A fat hose pipe is held horizontally by a fireman. It delivers water through a constricting nozzle $1\,lit\,{\sec ^{ - 1}}$ . If by increasing the pressure, the water is delivered at $2\,lit\,{\sec ^{ - 1}}$ , the fireman has to:
A. Push forward
B. Push forward $4$ times hard
C. Push forward $8$ times hard
D. Push backward $4$ times hard

Answer 1

Hint: In order to solve this question, firstly we will find the force due to the initial velocity of water and its mass equivalent to product of density of water and its volume and then we will find force after an increase in pressure and will compare both equations.

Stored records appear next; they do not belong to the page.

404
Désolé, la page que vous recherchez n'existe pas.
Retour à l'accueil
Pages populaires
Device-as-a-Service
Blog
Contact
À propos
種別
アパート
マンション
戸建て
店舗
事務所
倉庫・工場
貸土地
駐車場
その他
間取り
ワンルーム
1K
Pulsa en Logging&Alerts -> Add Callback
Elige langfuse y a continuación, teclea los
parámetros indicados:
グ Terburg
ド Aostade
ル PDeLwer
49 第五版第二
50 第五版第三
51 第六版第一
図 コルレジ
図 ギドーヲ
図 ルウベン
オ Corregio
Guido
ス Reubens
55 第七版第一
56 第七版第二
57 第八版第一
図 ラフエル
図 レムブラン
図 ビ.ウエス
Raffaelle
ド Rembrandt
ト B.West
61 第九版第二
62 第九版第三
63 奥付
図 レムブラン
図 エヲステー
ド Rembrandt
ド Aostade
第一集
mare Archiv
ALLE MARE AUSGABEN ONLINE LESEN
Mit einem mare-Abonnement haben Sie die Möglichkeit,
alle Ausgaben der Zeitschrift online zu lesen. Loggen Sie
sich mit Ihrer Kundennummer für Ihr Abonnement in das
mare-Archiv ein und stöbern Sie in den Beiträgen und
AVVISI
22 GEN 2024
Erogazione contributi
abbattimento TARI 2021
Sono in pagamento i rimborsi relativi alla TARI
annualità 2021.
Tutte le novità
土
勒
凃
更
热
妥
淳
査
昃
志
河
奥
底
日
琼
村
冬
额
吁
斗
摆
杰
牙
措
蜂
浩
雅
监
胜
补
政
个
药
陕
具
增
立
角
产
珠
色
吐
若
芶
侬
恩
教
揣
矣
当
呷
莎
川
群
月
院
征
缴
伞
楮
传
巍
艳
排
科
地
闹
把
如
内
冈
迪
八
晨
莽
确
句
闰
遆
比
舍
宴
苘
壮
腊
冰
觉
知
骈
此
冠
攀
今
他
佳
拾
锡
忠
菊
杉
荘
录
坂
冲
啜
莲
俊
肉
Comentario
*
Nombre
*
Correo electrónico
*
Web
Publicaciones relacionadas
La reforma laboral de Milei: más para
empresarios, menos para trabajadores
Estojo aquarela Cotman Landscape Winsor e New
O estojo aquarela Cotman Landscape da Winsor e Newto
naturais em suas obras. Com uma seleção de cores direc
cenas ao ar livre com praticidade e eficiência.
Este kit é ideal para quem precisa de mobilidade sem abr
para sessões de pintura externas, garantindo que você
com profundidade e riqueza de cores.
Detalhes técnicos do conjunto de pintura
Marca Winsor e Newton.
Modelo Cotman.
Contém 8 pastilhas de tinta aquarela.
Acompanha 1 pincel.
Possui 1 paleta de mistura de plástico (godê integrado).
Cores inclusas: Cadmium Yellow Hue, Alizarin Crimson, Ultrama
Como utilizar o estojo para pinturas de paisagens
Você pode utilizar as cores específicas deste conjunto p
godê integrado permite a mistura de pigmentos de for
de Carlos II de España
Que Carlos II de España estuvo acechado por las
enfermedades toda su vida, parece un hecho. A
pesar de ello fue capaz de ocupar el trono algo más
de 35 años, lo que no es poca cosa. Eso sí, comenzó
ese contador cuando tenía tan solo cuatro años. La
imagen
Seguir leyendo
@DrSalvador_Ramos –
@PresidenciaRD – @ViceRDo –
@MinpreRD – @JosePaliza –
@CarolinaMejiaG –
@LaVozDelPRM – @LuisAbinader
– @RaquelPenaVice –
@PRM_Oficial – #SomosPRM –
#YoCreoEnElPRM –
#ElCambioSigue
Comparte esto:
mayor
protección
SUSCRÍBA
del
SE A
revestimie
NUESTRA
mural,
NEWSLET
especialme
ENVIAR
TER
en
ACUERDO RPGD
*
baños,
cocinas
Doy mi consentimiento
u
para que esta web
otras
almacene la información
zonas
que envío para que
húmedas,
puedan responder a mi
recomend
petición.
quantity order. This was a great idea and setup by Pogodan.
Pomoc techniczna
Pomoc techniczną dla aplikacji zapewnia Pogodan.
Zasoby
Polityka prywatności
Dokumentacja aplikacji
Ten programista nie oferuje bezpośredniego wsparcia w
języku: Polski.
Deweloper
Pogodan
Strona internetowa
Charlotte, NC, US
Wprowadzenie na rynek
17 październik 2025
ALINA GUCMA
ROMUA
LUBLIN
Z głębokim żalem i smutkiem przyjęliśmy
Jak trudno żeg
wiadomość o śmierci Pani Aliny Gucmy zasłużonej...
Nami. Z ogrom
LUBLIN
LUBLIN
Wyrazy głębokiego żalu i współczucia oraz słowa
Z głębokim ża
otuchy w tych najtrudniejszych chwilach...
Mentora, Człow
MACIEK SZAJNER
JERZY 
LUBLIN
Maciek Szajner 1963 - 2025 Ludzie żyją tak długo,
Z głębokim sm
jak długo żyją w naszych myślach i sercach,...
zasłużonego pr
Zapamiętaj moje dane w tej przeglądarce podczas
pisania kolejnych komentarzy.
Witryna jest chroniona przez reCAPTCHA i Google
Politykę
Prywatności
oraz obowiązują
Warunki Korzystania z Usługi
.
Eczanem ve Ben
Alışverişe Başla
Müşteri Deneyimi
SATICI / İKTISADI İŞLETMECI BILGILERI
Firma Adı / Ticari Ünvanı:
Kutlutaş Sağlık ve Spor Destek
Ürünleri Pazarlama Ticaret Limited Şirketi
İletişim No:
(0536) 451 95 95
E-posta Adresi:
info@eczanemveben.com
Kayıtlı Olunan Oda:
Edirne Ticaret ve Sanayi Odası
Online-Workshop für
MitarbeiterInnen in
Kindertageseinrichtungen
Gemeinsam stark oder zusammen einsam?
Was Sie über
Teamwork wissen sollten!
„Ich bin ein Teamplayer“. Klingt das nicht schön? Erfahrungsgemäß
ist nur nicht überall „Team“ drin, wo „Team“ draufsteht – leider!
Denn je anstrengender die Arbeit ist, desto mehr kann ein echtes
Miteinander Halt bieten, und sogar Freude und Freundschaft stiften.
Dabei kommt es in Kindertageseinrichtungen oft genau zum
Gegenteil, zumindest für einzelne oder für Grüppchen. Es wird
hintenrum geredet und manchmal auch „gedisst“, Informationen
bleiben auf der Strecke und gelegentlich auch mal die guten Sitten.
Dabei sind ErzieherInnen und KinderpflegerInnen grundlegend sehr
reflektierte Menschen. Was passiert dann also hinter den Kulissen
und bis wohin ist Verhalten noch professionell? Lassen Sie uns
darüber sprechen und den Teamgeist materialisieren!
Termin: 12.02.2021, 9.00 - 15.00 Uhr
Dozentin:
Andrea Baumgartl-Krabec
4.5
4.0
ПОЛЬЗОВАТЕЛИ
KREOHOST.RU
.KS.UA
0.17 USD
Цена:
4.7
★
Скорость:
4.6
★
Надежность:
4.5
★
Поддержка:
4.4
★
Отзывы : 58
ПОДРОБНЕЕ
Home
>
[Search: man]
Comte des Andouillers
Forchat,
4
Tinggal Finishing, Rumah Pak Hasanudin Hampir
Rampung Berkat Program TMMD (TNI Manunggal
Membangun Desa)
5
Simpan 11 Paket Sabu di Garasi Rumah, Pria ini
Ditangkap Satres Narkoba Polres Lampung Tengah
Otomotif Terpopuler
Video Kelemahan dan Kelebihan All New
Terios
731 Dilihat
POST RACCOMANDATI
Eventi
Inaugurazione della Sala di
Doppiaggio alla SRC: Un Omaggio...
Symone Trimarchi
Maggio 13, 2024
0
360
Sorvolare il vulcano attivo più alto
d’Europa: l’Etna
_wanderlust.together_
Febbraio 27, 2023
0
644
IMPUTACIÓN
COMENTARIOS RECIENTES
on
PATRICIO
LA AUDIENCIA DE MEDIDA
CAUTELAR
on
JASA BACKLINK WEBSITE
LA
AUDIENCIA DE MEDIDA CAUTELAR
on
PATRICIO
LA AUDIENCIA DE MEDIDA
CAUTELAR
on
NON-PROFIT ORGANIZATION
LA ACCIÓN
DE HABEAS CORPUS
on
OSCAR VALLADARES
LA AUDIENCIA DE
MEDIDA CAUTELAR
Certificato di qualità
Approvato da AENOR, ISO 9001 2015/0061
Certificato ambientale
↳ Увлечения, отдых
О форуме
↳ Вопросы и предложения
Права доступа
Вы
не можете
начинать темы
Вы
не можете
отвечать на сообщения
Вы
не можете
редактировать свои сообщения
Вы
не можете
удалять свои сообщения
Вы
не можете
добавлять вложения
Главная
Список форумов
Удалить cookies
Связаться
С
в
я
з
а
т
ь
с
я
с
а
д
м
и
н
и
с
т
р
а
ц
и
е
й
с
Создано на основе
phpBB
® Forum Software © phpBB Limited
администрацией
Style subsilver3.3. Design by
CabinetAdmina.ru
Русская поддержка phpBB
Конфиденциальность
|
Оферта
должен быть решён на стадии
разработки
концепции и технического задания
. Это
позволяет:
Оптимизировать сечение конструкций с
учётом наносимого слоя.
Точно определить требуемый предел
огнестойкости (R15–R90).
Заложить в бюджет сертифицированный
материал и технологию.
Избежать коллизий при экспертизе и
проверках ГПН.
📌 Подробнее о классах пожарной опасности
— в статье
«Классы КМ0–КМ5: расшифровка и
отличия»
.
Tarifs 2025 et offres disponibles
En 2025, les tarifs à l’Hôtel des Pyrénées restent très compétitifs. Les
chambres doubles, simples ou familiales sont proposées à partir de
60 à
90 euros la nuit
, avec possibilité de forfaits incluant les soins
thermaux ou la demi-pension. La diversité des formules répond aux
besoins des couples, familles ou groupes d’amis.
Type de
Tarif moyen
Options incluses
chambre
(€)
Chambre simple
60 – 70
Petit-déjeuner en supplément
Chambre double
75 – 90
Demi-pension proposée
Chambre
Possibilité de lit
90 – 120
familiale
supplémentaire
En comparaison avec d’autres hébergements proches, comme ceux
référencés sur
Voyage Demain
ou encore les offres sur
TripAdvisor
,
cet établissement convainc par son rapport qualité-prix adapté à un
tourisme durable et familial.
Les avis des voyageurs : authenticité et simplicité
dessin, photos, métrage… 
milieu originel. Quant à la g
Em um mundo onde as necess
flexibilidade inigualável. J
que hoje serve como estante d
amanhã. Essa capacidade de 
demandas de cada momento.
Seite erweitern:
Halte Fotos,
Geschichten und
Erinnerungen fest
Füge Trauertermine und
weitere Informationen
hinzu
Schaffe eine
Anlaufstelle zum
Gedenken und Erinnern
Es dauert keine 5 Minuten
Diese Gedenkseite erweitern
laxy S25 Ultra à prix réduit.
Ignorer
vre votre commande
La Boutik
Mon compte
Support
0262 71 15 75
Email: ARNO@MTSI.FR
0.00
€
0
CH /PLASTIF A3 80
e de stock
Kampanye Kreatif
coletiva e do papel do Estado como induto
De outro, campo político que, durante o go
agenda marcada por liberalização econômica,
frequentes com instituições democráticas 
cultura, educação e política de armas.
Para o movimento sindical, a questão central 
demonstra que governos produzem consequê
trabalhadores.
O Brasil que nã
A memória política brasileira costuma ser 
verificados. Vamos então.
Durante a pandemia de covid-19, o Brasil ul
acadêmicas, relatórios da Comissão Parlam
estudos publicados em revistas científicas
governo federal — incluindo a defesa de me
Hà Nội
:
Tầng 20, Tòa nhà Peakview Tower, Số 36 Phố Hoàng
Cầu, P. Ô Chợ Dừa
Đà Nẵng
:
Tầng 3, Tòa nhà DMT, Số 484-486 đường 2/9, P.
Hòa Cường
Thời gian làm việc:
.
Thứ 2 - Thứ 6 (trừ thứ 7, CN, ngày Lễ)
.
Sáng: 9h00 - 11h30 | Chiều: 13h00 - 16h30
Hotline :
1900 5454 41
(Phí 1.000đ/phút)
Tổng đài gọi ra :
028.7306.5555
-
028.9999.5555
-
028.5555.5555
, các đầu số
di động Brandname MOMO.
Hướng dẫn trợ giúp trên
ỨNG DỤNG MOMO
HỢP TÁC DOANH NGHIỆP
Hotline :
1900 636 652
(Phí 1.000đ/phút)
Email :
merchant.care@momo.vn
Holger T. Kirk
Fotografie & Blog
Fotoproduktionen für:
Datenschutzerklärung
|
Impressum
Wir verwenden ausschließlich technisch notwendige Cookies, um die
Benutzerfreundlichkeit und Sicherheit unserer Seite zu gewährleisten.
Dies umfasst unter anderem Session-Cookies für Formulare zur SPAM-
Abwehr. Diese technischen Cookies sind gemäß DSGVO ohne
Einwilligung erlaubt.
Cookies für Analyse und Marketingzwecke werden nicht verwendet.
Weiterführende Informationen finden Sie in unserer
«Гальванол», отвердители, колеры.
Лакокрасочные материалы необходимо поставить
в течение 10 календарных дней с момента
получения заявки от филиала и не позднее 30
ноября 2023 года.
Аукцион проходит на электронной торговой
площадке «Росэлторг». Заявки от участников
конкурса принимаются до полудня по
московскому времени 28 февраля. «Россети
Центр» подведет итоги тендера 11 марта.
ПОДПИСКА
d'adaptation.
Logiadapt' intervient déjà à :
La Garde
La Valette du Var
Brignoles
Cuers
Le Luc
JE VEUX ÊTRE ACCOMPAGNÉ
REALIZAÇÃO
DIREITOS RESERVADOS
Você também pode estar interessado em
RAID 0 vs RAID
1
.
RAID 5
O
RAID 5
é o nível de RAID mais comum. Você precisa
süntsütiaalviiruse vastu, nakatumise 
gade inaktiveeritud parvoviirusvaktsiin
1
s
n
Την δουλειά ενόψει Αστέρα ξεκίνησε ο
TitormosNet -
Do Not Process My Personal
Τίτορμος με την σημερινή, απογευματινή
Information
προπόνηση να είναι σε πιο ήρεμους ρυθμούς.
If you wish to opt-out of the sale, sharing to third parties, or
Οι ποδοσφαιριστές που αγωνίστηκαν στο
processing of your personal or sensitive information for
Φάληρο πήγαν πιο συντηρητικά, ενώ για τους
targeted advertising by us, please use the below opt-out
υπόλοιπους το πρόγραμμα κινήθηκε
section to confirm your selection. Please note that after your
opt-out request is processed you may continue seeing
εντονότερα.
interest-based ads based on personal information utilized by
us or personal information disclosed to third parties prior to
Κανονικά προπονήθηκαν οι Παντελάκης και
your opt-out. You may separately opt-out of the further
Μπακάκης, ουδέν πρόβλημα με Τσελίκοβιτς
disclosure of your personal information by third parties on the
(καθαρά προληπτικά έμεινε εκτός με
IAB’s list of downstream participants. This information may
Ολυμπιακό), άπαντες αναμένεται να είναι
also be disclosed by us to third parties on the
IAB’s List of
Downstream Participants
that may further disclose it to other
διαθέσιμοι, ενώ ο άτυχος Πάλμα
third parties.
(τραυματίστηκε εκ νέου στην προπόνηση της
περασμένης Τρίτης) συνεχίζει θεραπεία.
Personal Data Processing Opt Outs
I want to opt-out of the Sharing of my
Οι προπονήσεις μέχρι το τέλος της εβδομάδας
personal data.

Complete step by step answer:
Let us first calculate the initial mass of flowing water which is given as $m = \rho \times V$ and initially we have a volume $V = 1\,litre$
So we get mass $m = \rho \to (i)$ (in its respective SI unit)
Now, force $F = m \times \dfrac{v}{t}$
And initial velocity of flowing water is given as $v = 1lit\,{\sec ^{ - 1}}$ and in one second so,
$F = m$
Or we can write,
$F = \rho \to (ii)$
Now, in final case after increasing the pressure, the new velocity let’s say $v' = 2lit\,{\sec ^{ - 1}}$
Final force say $F' = m'\dfrac{{v'}}{t}$
Where $m'$ is the final mass which is given as of volume two litres
$m' = \rho \times v'$
$\Rightarrow m' = 2\rho $ Using this we get final force as,
$\Rightarrow F' = 4\rho \to (iii)$
Now, from equations $(ii)$ and $(iii)$ we can see that,
$\therefore F' = 4F$
Which means the fireman has to apply force four times forward.

Hence,the correct answer is option B.

Note:Remember, density is the mass per unit volume of a substance. Density of water is a constant numerical value which is equal to $1\,g\,c{m^{ - 3}}$ . And here Force will need to apply in forward direction because we get the magnitude of force positive if it were negative it implies firemen have to push the same amount of force in backward direction.